The ants’ toilet, please?

Black garden ant. | Credit: Alamy Blickwinkel. National Geographic.
Black garden ant. | Credit: Alamy Blickwinkel. National Geographic.

Ant nests are complex three-dimensional spaces with particular places allocated for specific functions: egg-laying, care of the brood, food storage… In the chambers and tunnels, many insects live in very confined spaces and are thus especially vulnerable for infectious diseases. Feces are hazardous materials since theoretically at least they can foster bacteria, transmit diseases, and generally put the colony in danger. Then, what do ants with feces?
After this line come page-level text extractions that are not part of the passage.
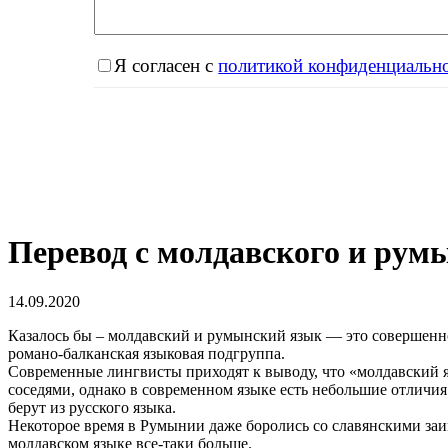
Я согласен с
политикой конфиденциальн
Перевод с молдавского и рум
14.09.2020
Казалось бы – молдавский и румынский язык — это совершенно 
романо-балканская языковая подгруппа.
Современные лингвисты приходят к выводу, что «молдавский 
соседями, однако в современном языке есть небольшие отличия
берут из русского языка.
Некоторое время в Румынии даже боролись со славянскими заим
молдавском языке все-таки больше.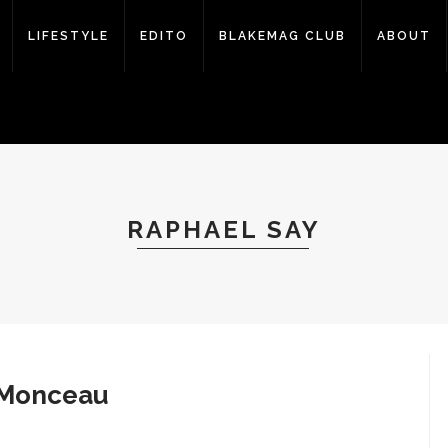
LIFESTYLE
EDITO
BLAKEMAG CLUB
ABOUT
RAPHAEL SAY
c Monceau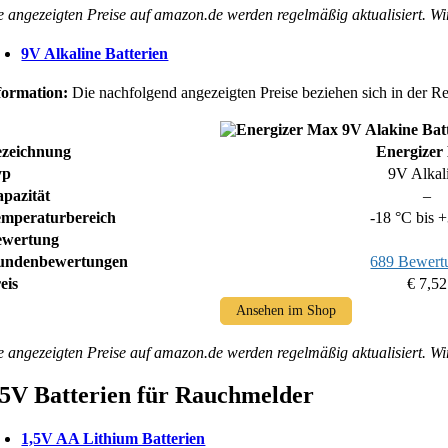
e angezeigten Preise auf amazon.de werden regelmäßig aktualisiert. Wi
9V Alkaline Batterien
formation:
Die nachfolgend angezeigten Preise beziehen sich in der Re
ezeichnung
Energizer
yp
9V Alkal
pazität
–
mperaturbereich
-18 °C bis 
ewertung
undenbewertungen
689 Bewert
eis
€ 7,52
Ansehen im Shop
e angezeigten Preise auf amazon.de werden regelmäßig aktualisiert. Wi
,5V Batterien für Rauchmelder
1,5V AA Lithium Batterien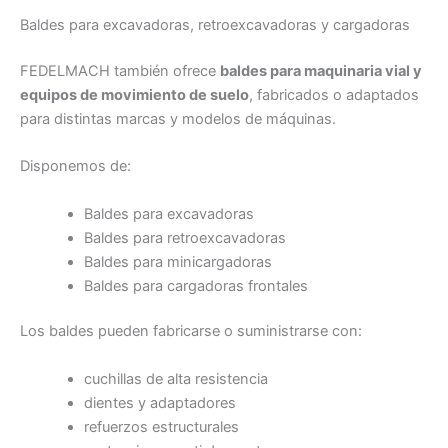
Baldes para excavadoras, retroexcavadoras y cargadoras
FEDELMACH también ofrece
baldes para maquinaria vial y
equipos de movimiento de suelo
, fabricados o adaptados
para distintas marcas y modelos de máquinas.
Disponemos de:
Baldes para excavadoras
Baldes para retroexcavadoras
Baldes para minicargadoras
Baldes para cargadoras frontales
Los baldes pueden fabricarse o suministrarse con:
cuchillas de alta resistencia
dientes y adaptadores
refuerzos estructurales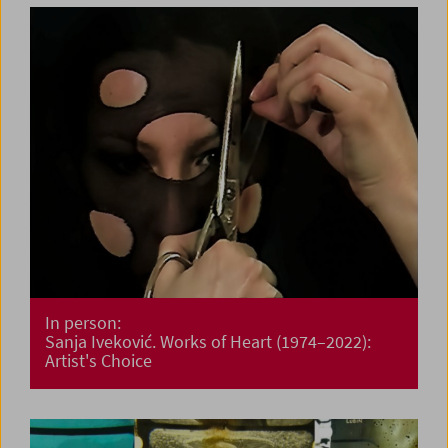
In person:
Sanja Iveković. Works of Heart (1974–2022):
Artist's Choice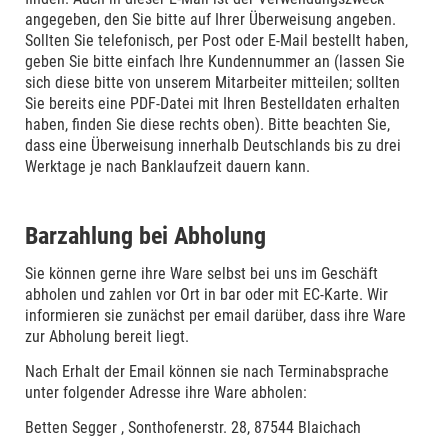
angegeben, den Sie bitte auf Ihrer Überweisung angeben.
Sollten Sie telefonisch, per Post oder E-Mail bestellt haben,
geben Sie bitte einfach Ihre Kundennummer an (lassen Sie
sich diese bitte von unserem Mitarbeiter mitteilen; sollten
Sie bereits eine PDF-Datei mit Ihren Bestelldaten erhalten
haben, finden Sie diese rechts oben). Bitte beachten Sie,
dass eine Überweisung innerhalb Deutschlands bis zu drei
Werktage je nach Banklaufzeit dauern kann.
Barzahlung bei Abholung
Sie können gerne ihre Ware selbst bei uns im Geschäft
abholen und zahlen vor Ort in bar oder mit EC-Karte. Wir
informieren sie zunächst per email darüber, dass ihre Ware
zur Abholung bereit liegt.
Nach Erhalt der Email können sie nach Terminabsprache
unter folgender Adresse ihre Ware abholen:
Betten Segger , Sonthofenerstr. 28, 87544 Blaichach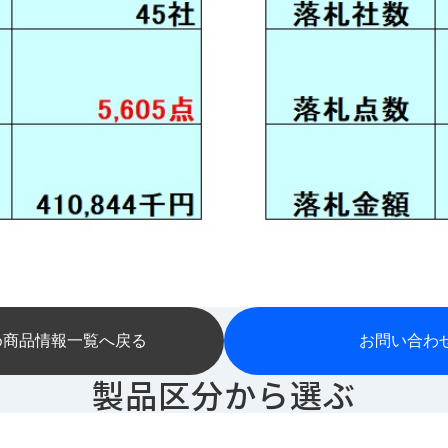
め商品情報一覧へ戻る
お問い合わ
製品区分から選ぶ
Tom Czaczkes and his group from the University of Regensburg (Germany) studied 21 small, lab-grown colonies of black garden ants (Lasius niger) 1. The ants were housed in plaster nests and selectively fed with a sugar solution colored with food dye. Some ants got red while others got blue. They also gave the ants a colored protein jelly, stained with a different dye, which usually adult worker ants do not eat since it can be lethal to them.

Plaster colonies with stained fecal areas. | Credit: Czaczkes at al (2015)
Plaster colonies with stained fecal areas. | Credit: Czaczkes at al (2015)

After two months, the researchers revised the colonies and found a particular behavior of the ants where they form patches of fecal material in the corners of specific chambers of their intricate underground colonies, «toilets». Distinct, localized, colored patches were identified by an uninformed observed in all 21 nests. The patches were always the same color as the sugar solution presented and between 1 and 4 patches were observed in each nest (mean 2.32, median 2). No trace of the protein color was found in the patches.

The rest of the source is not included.